A report by the US Securities and Exchange Commission has claimed that credit ratings agency Moody’s decided not to take action after discovering a computer glitch had caused it to give controversial investment products a high rating.
However, the SEC will not investigate whether this decision was fraudulent because it took place outside the US.
In May 2008, it was revealed that Moody’s had given AAA ratings to investment products called ‘constant proportion debt obligations’ – thereby implying they were a good investment – as a result of a bug in its financial modeling systems.
CPDOs are a way of packaging corporate debt into a long-term investment. When businesses began to default on their credit payments, many CPDOs plummeted in value.

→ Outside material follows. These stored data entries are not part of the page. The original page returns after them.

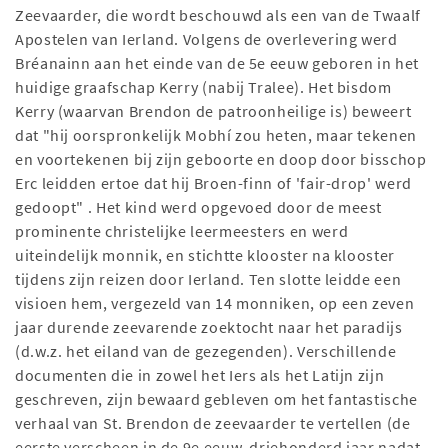
Zeevaarder, die wordt beschouwd als een van de Twaalf
Apostelen van Ierland. Volgens de overlevering werd
Bréanainn aan het einde van de 5e eeuw geboren in het
huidige graafschap Kerry (nabij Tralee). Het bisdom
Kerry (waarvan Brendon de patroonheilige is) beweert
dat "hij oorspronkelijk Mobhí zou heten, maar tekenen
en voortekenen bij zijn geboorte en doop door bisschop
Erc leidden ertoe dat hij Broen-finn of 'fair-drop' werd
gedoopt" . Het kind werd opgevoed door de meest
prominente christelijke leermeesters en werd
uiteindelijk monnik, en stichtte klooster na klooster
tijdens zijn reizen door Ierland. Ten slotte leidde een
visioen hem, vergezeld van 14 monniken, op een zeven
jaar durende zeevarende zoektocht naar het paradijs
(d.w.z. het eiland van de gezegenden). Verschillende
documenten die in zowel het Iers als het Latijn zijn
geschreven, zijn bewaard gebleven om het fantastische
verhaal van St. Brendon de zeevaarder te vertellen (de
eerste verscheen in de 9e eeuw, driehonderd jaar nadat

The Financial Times’ Alphaville column recently described CPDOs as “basically the poster children for what was wrong with the structured finance market in the years before the financial crisis”.
According to a report issued by the SEC yesterday, a Moody’s analyst discovered the glitch in early 2007 but “shortly thereafter during a meeting in Europe, a … rating committee voted against taking responsive rating action, in part because of concerns that doing so would negatively impact [Moody’s] business reputation.”
The SEC said that it would not investigate the legality of this decision because it had taken place in Europe and therefore may not fall under its jurisdiction. “Because of uncertainty regarding a jurisdictional nexus between the United States and the relevant ratings conduct,” it said, “the Commission declined to pursue a fraud enforcement action in this matter.”
A recent working paper by the US Federal Reserve said the Moody’s computer glitch was not the principal cause for CPDOs being overvalued by investors, pointing out that Standard and Poor’s also gave the products an AAA rating. But it did say that the models used by such agencies to assess the products had drastically underestimated the likelihood of widespread credit defaults.